▸ **Task statement**
In the copy, include no pictures, but reproduce every record exactly.

::: Task material

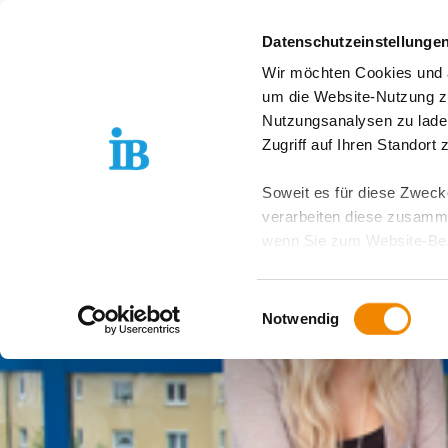
Springe zum Inhalt
Datenschutzeinstellunge
Wir möchten Cookies und ä
Freiwilligendienst D
um die Website-Nutzung zu
Nutzungsanalysen zu lade
Zugriff auf Ihren Standort
Soweit es für diese Zwecke
verarbeiten diese zusamme
wenn Sie zum Website-Bes
geräteübergreifend. Dabei 
ausgeschlossen werden. Do
Einwilligungsauswahl
zusätzlichen Risiken für I
Notwendig
Weitere Details finden Sie
Sie möchten, dass alle Web
Kategorien auswählen. Sie 
Zwecke entscheiden und Ihre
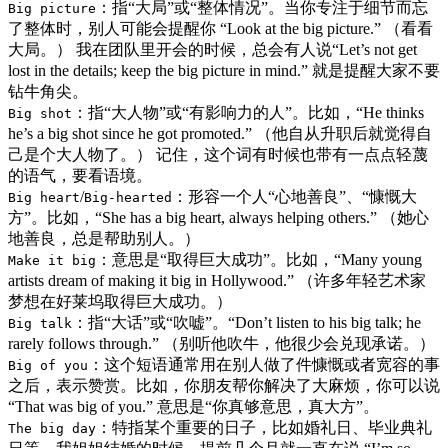
：指“大局”或“整体情况”。当你专注于细节而忘
Big picture
了整体时，别人可能会提醒你 “Look at the big picture.” （看看
大局。） 我在团队里开会的时候，总会有人说“Let’s not get
lost in the details; keep the big picture in mind.” 就是提醒大家不要
钻牛角尖。
：指“大人物”或“有影响力的人”。比如，“He thinks
Big shot
he’s a big shot since he got promoted.” （他自从升职后就觉得自
己是个大人物了。） 记住，这个词有时候也带有一点点轻蔑
的语气，要看语境。
/
：形容一个人“心地善良”、“慷慨大
Big heart
Big-hearted
方”。比如，“She has a big heart, always helping others.” （她心
地善良，总是帮助别人。）
：意思是“取得巨大成功”。比如，“Many young
Make it big
artists dream of making it big in Hollywood.” （许多年轻艺术家
梦想在好莱坞取得巨大成功。）
：指“大话”或“吹嘘”。“Don’t listen to his big talk; he
Big talk
rarely follows through.” （别听他吹牛，他很少会兑现承诺。）
：这个短语通常用在别人做了件慷慨或者宽容的事
Big of you
之后，表示赞赏。比如，你朋友帮你解决了大麻烦，你可以说
“That was big of you.” 意思是“你真够意思，真大方”。
：特指某个重要的日子，比如婚礼日、毕业典礼
The big day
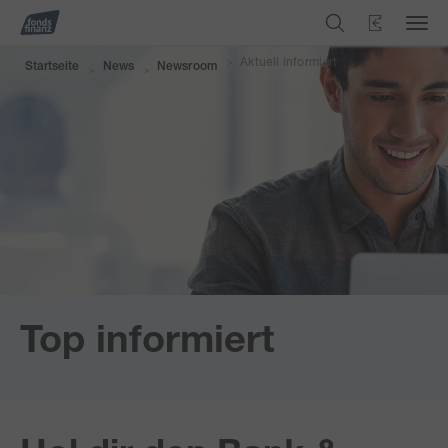
Aktuell informiert
>
Startseite
News
Newsroom
>
>
Top informiert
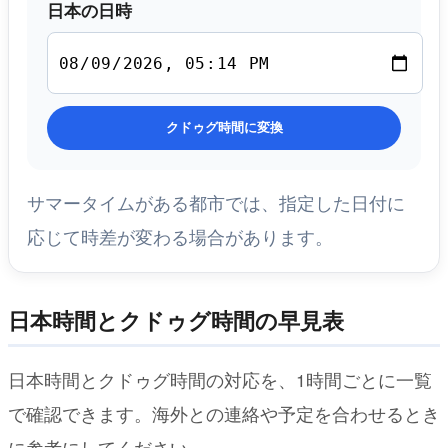
日本の日時
クドゥグ時間に変換
サマータイムがある都市では、指定した日付に
応じて時差が変わる場合があります。
日本時間とクドゥグ時間の早見表
日本時間とクドゥグ時間の対応を、1時間ごとに一覧
で確認できます。海外との連絡や予定を合わせるとき
に参考にしてください。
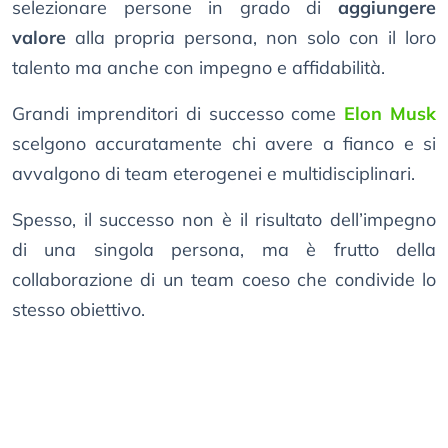
selezionare persone in grado di
aggiungere
valore
alla propria persona, non solo con il loro
talento ma anche con impegno e affidabilità.
Grandi imprenditori di successo come
Elon Musk
scelgono accuratamente chi avere a fianco e si
avvalgono di team eterogenei e multidisciplinari.
Spesso, il successo non è il risultato dell’impegno
di una singola persona, ma è frutto della
collaborazione di un team coeso che condivide lo
stesso obiettivo.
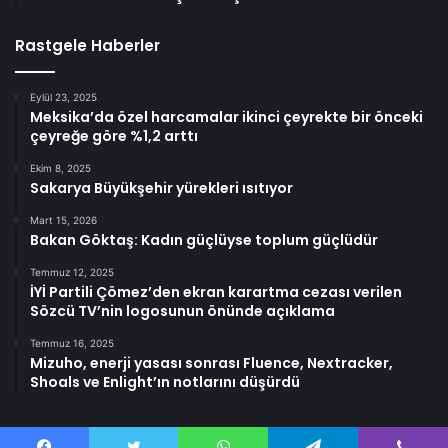
Rastgele Haberler
Eylül 23, 2025
Meksika’da özel harcamalar ikinci çeyrekte bir önceki
çeyreğe göre %1,2 arttı
Ekim 8, 2025
Sakarya Büyükşehir yürekleri ısıtıyor
Mart 15, 2026
Bakan Göktaş: Kadın güçlüyse toplum güçlüdür
Temmuz 12, 2025
İYİ Partili Çömez’den ekran karartma cezası verilen
Sözcü TV’nin logosunun önünde açıklama
Temmuz 16, 2025
Mizuho, enerji yasası sonrası Fluence, Nextracker,
Shoals ve Enlight’ın notlarını düşürdü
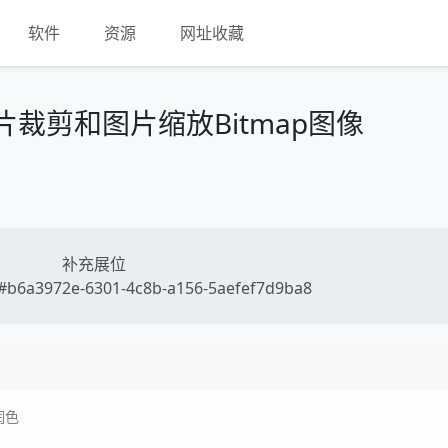
软件
资源
网址收藏
图片裁剪和图片缩放Bitmap图像
补充展位
b6a3972e-6301-4c8b-a156-5aefef7d9ba8
润色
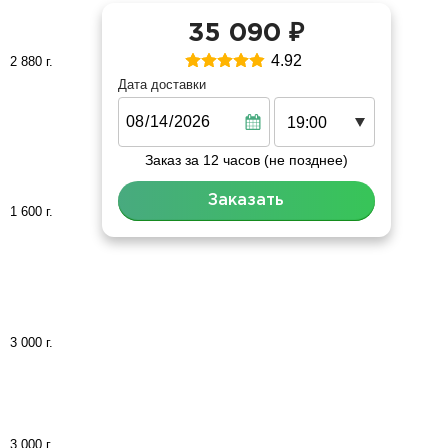
35 090 ₽
4.92
2 880 г.
Дата доставки
Дата
Заказ за 12 часов (не позднее)
Заказать
1 600 г.
3 000 г.
3 000 г.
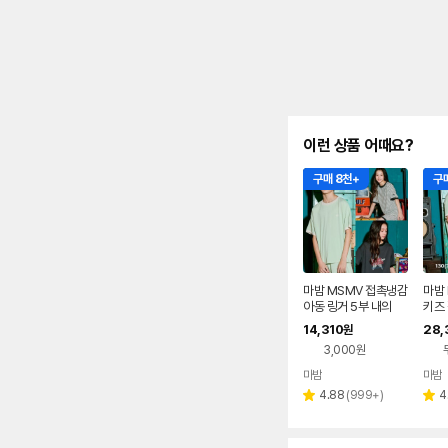
이런 상품 어때요?
구매 8천+
구매
마밤 MSMV 접촉냉감
마밤 
아동 링거 5부 내의
키즈 
14,310
28,
원
3,000원
마밤
마밤
네이버
페이
리
4.88
(
999+
)
4
별
별
뷰
점
점
수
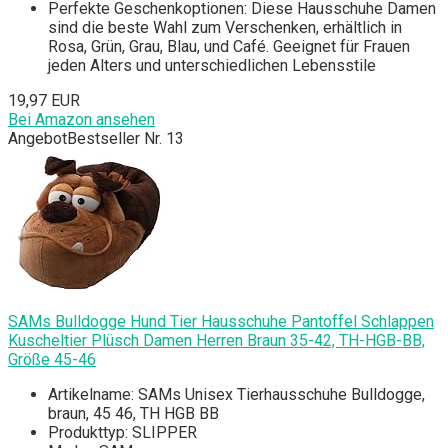
Perfekte Geschenkoptionen: Diese Hausschuhe Damen
sind die beste Wahl zum Verschenken, erhältlich in
Rosa, Grün, Grau, Blau, und Café. Geeignet für Frauen
jeden Alters und unterschiedlichen Lebensstile
19,97 EUR
Bei Amazon ansehen
Angebot
Bestseller Nr. 13
SAMs Bulldogge Hund Tier Hausschuhe Pantoffel Schlappen
Kuscheltier Plüsch Damen Herren Braun 35-42, TH-HGB-BB,
Größe 45-46
Artikelname: SAMs Unisex Tierhausschuhe Bulldogge,
braun, 45 46, TH HGB BB
Produkttyp: SLIPPER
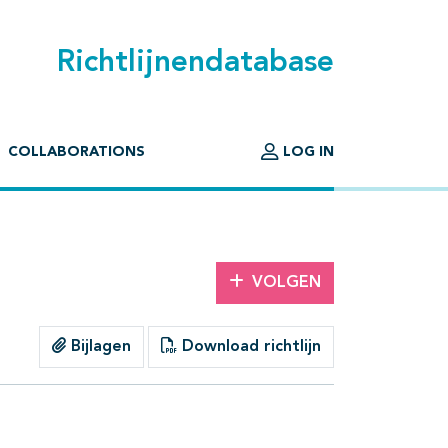
Richtlijnendatabase
COLLABORATIONS
LOG IN
VOLGEN
Bijlagen
Download richtlijn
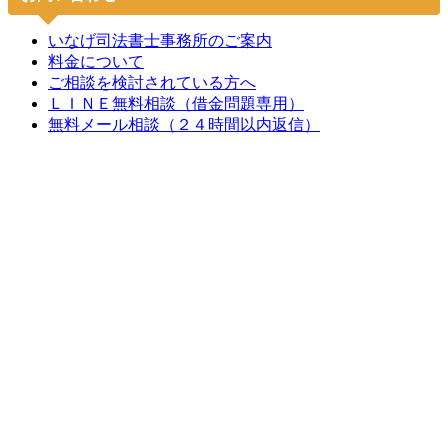
いなげ司法書士事務所のご案内
料金について
ご相談を検討されている方へ
ＬＩＮＥ無料相談（借金問題専用）
無料メール相談（２４時間以内返信）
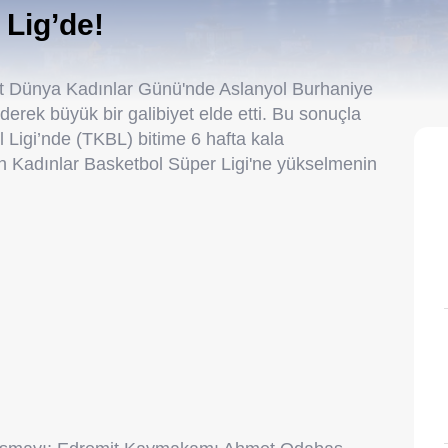
 Lig’de!
rt Dünya Kadınlar Günü'nde Aslanyol Burhaniye
derek büyük bir galibiyet elde etti. Bu sonuçla
l Ligi’nde (TKBL) bitime 6 hafta kala
en Kadınlar Basketbol Süper Ligi'ne yükselmenin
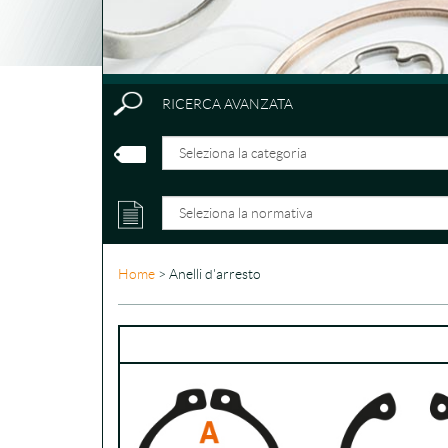
RICERCA AVANZATA
Home
> Anelli d'arresto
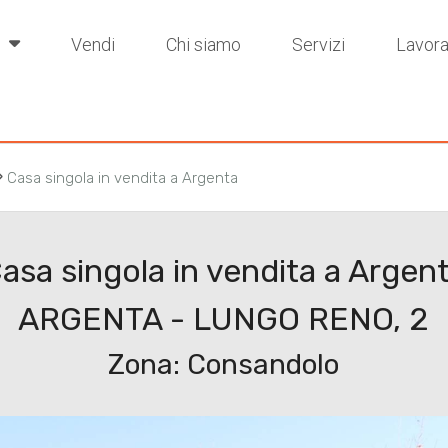
i
Vendi
Chi siamo
Servizi
Lavora
›
Casa singola in vendita a Argenta
asa singola in vendita a Argen
ARGENTA - LUNGO RENO, 2
Zona: Consandolo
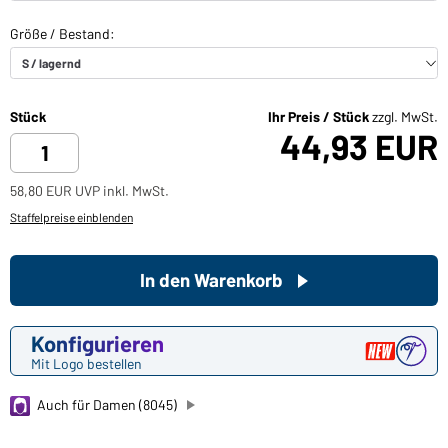
Stück
Ihr Preis / Stück
zzgl. MwSt.
44,93 EUR
58,80 EUR UVP inkl. MwSt.
Staffelpreise einblenden
In den Warenkorb
Konfigurieren
Mit Logo bestellen
Auch für Damen (8045)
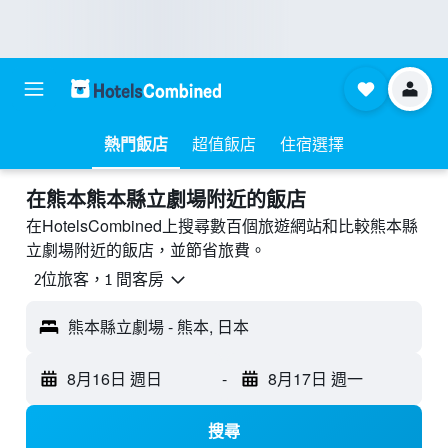
熱門飯店
超值飯店
住宿選擇
​在熊本熊本縣立劇場附近​的飯店
在HotelsCombined上搜尋數百個旅遊網站和比較熊本縣
立劇場附近的飯店，並節省旅費。
2位旅客，1 間客房
熊本縣立劇場 - 熊本, 日本
8月16日 週日
-
8月17日 週一
搜尋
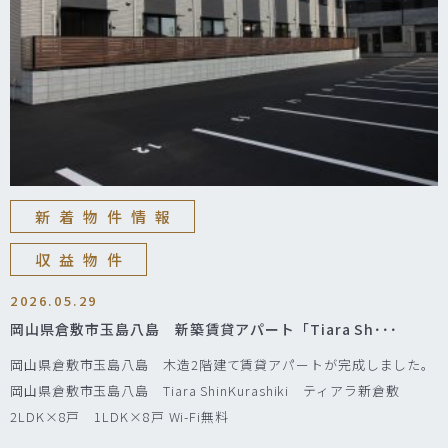
新着物件情報
収益物件
2026.05.29
岡山県倉敷市玉島八島 新築賃貸アパート「Tiara Sh･･･
岡山県倉敷市玉島八島 木造2階建て賃貸アパートが完成しました。
岡山県倉敷市玉島八島 Tiara ShinKurashiki ティアラ新倉敷
2LDK×8戸 1LDK×8戸 Wi-Fi無料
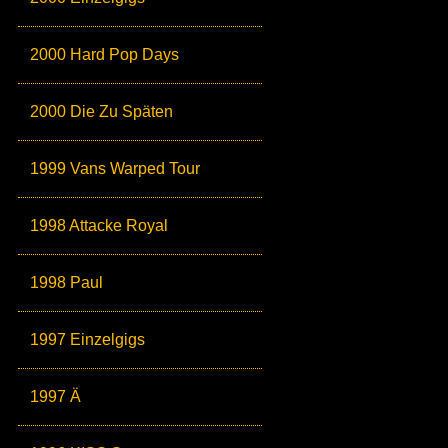
2000 Hard Pop Days
2000 Die Zu Späten
1999 Vans Warped Tour
1998 Attacke Royal
1998 Paul
1997 Einzelgigs
1997 Ä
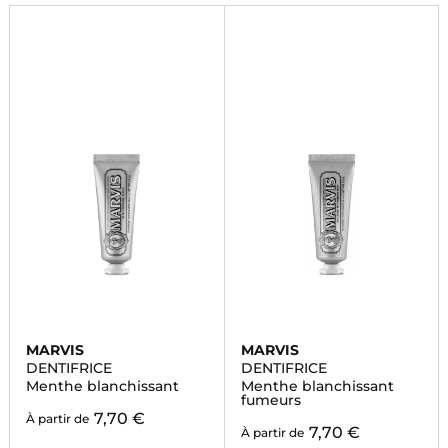
soin de votre sourire.
MARVIS
MARVIS
DENTIFRICE
DENTIFRICE
Menthe blanchissant
Menthe blanchissant
fumeurs
7,70 €
À partir de
7,70 €
À partir de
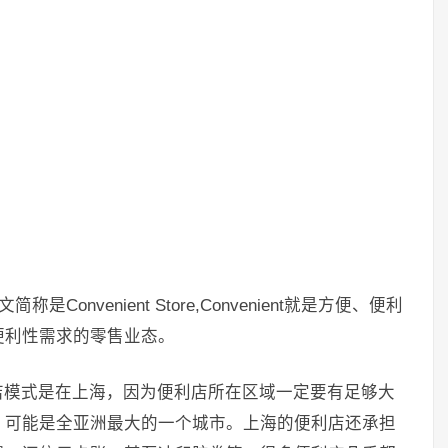
Convenient Store,Convenient就是方便、便利
便利性需求的零售业态。
店模式是在上海，因为便利店所在区域一定要有足够大
，可能是全亚洲最大的一个城市。上海的便利店还承担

::::::

▸ **Solution to this exercise**
Springe zum Inhalt
Datenschutzeinstellunge
Wir möchten Cookies und ä
Freiwilligendienst D
um die Website-Nutzung zu
Nutzungsanalysen zu lade
Zugriff auf Ihren Standort
Soweit es für diese Zwecke
verarbeiten diese zusamme
wenn Sie zum Website-Bes
geräteübergreifend. Dabei 
ausgeschlossen werden. Do
Einwilligungsauswahl
zusätzlichen Risiken für I
Notwendig
Weitere Details finden Sie
Sie möchten, dass alle Web
Kategorien auswählen. Sie 
Zwecke entscheiden und Ihre
：指“大局”或“整体情况”。当你专注于细节而忘
Big picture
了整体时，别人可能会提醒你 “Look at the big picture.” （看看
大局。） 我在团队里开会的时候，总会有人说“Let’s not get
lost in the details; keep the big picture in mind.” 就是提醒大家不要
钻牛角尖。
：指“大人物”或“有影响力的人”。比如，“He thinks
Big shot
he’s a big shot since he got promoted.” （他自从升职后就觉得自
己是个大人物了。） 记住，这个词有时候也带有一点点轻蔑
的语气，要看语境。
/
：形容一个人“心地善良”、“慷慨大
Big heart
Big-hearted
方”。比如，“She has a big heart, always helping others.” （她心
地善良，总是帮助别人。）
：意思是“取得巨大成功”。比如，“Many young
Make it big
artists dream of making it big in Hollywood.” （许多年轻艺术家
梦想在好莱坞取得巨大成功。）
：指“大话”或“吹嘘”。“Don’t listen to his big talk; he
Big talk
rarely follows through.” （别听他吹牛，他很少会兑现承诺。）
：这个短语通常用在别人做了件慷慨或者宽容的事
Big of you
之后，表示赞赏。比如，你朋友帮你解决了大麻烦，你可以说
“That was big of you.” 意思是“你真够意思，真大方”。
：特指某个重要的日子，比如婚礼日、毕业典礼
The big day
Aktuell informiert
>
Startseite
News
Newsroom
>
>
Top informiert
日本の日時
クドゥグ時間に変換
サマータイムがある都市では、指定した日付に
応じて時差が変わる場合があります。
日本時間とクドゥグ時間の早見表
日本時間とクドゥグ時間の対応を、1時間ごとに一覧
で確認できます。海外との連絡や予定を合わせるとき
に参考にしてください。
selezionare persone in grado di
aggiungere
valore
alla propria persona, non solo con il loro
talento ma anche con impegno e affidabilità.
Grandi imprenditori di successo come
Elon Musk
scelgono accuratamente chi avere a fianco e si
avvalgono di team eterogenei e multidisciplinari.
Spesso, il successo non è il risultato dell’impegno
di una singola persona, ma è frutto della
collaborazione di un team coeso che condivide lo
stesso obiettivo.
Rastgele Haberler
Eylül 23, 2025
Meksika’da özel harcamalar ikinci çeyrekte bir önceki
çeyreğe göre %1,2 arttı
Ekim 8, 2025
Sakarya Büyükşehir yürekleri ısıtıyor
Mart 15, 2026
Bakan Göktaş: Kadın güçlüyse toplum güçlüdür
Temmuz 12, 2025
İYİ Partili Çömez’den ekran karartma cezası verilen
Sözcü TV’nin logosunun önünde açıklama
Temmuz 16, 2025
Mizuho, enerji yasası sonrası Fluence, Nextracker,
Shoals ve Enlight’ın notlarını düşürdü
软件
资源
网址收藏
图片裁剪和图片缩放Bitmap图像
补充展位
b6a3972e-6301-4c8b-a156-5aefef7d9ba8
润色
35 090 ₽
4.92
2 880 г.
Дата доставки
Дата
Заказ за 12 часов (не позднее)
Заказать
1 600 г.
3 000 г.
3 000 г.
이런 상품 어때요?
구매 8천+
구매
마밤 MSMV 접촉냉감
마밤 
아동 링거 5부 내의
키즈 
14,310
28,
원
3,000원
마밤
마밤
네이버
페이
리
4.88
(
999+
)
4
별
별
뷰
점
점
수
Perfekte Geschenkoptionen: Diese Hausschuhe Damen
sind die beste Wahl zum Verschenken, erhältlich in
Rosa, Grün, Grau, Blau, und Café. Geeignet für Frauen
jeden Alters und unterschiedlichen Lebensstile
19,97 EUR
Bei Amazon ansehen
Angebot
Bestseller Nr. 13
SAMs Bulldogge Hund Tier Hausschuhe Pantoffel Schlappen
Kuscheltier Plüsch Damen Herren Braun 35-42, TH-HGB-BB,
Größe 45-46
Artikelname: SAMs Unisex Tierhausschuhe Bulldogge,
braun, 45 46, TH HGB BB
Produkttyp: SLIPPER
Richtlijnendatabase
COLLABORATIONS
LOG IN
VOLGEN
Bijlagen
Download richtlijn
いなげ司法書士事務所のご案内
料金について
ご相談を検討されている方へ
ＬＩＮＥ無料相談（借金問題専用）
無料メール相談（２４時間以内返信）
 Lig’de!
rt Dünya Kadınlar Günü'nde Aslanyol Burhaniye
derek büyük bir galibiyet elde etti. Bu sonuçla
l Ligi’nde (TKBL) bitime 6 hafta kala
en Kadınlar Basketbol Süper Ligi'ne yükselmenin
RICERCA AVANZATA
Home
> Anelli d'arresto
i
Vendi
Chi siamo
Servizi
Lavora
›
Casa singola in vendita a Argenta
asa singola in vendita a Argen
ARGENTA - LUNGO RENO, 2
Zona: Consandolo
Stück
Ihr Preis / Stück
zzgl. MwSt.
44,93 EUR
58,80 EUR UVP inkl. MwSt.
Staffelpreise einblenden
In den Warenkorb
Konfigurieren
Mit Logo bestellen
Auch für Damen (8045)
熱門飯店
超值飯店
住宿選擇
​在熊本熊本縣立劇場附近​的飯店
在HotelsCombined上搜尋數百個旅遊網站和比較熊本縣
立劇場附近的飯店，並節省旅費。
2位旅客，1 間客房
熊本縣立劇場 - 熊本, 日本
8月16日 週日
-
8月17日 週一
搜尋
新着物件情報
収益物件
2026.05.29
岡山県倉敷市玉島八島 新築賃貸アパート「Tiara Sh･･･
岡山県倉敷市玉島八島 木造2階建て賃貸アパートが完成しました。
岡山県倉敷市玉島八島 Tiara ShinKurashiki ティアラ新倉敷
2LDK×8戸 1LDK×8戸 Wi-Fi無料
2000 Hard Pop Days
2000 Die Zu Späten
1999 Vans Warped Tour
1998 Attacke Royal
1998 Paul
1997 Einzelgigs
1997 Ä
soin de votre sourire.
MARVIS
MARVIS
DENTIFRICE
DENTIFRICE
Menthe blanchissant
Menthe blanchissant
fumeurs
7,70 €
À partir de
7,70 €
À partir de
Convenient Store,Convenient就是方便、便利
便利性需求的零售业态。
店模式是在上海，因为便利店所在区域一定要有足够大
，可能是全亚洲最大的一个城市。上海的便利店还承担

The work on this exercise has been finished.